At some point making the angle of the cone bigger and bigger, you reach a point where the light from the distant source is going away from the surface, the Einstein ring is diverging. So at some R number, the amount of bending will only be enough to 'straighten out the Einstein ring, like an expanding smoke ring forced to go away parallel never converging.
So that is the last of the focal line. It turns out, analysing it geometrically like that, the maximum length of the focal line is approx. equal to the distance between the stars. So for Alpha Centauri, light from that star passing by the sun, the focal line will end at about 4 light years, so there is a 4 light year long spike of energy from AC and that's it.
For Sirius, the line goes on longer, the disance between Sirius and the sun is about 8 light years so the Serius focal line would extend 8 light years so there would be a spike 8 light years long from Serius.
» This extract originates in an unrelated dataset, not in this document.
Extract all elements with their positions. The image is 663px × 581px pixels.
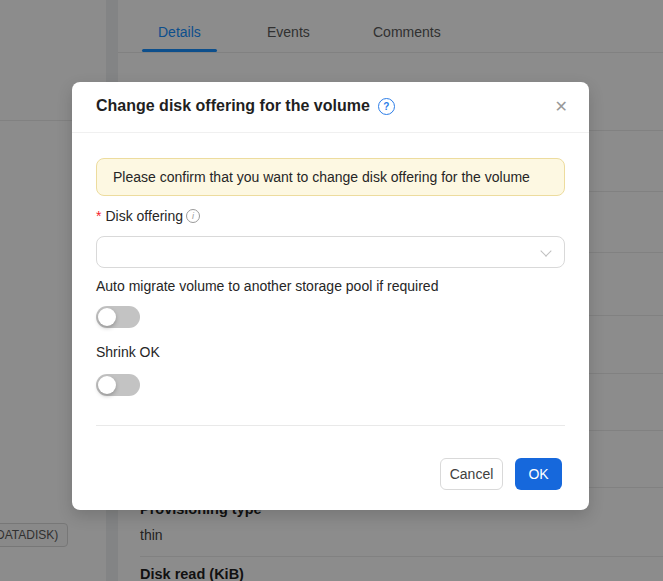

The same goes for every star sending light past the sun. There will be varying amounts of energy focused since each star puts out is own level of radiation so Sirius would have more energy in its Einstein ring than Alpha Centauri at the same distance up from the sun, the same R number since Sirius puts out a lot more light than AC.
So the grand vision of all that is invisible energy spikes coming off ALL the stars in our galaxy, a grand vision at least to me, the energy lines a god would see if it saw all the radiation from all the stars. Spikes of radiation in lines all around our sun for instance, all starting at around 80 billion Km out and going on the length of the distance between the star being plotted.
I figured that one out by just drawing the two angles and matching them up for the resultant angle of deflection. Two competing effects limiting how far out into space a line of concentrated energy will be deposited and after that, not much of anything.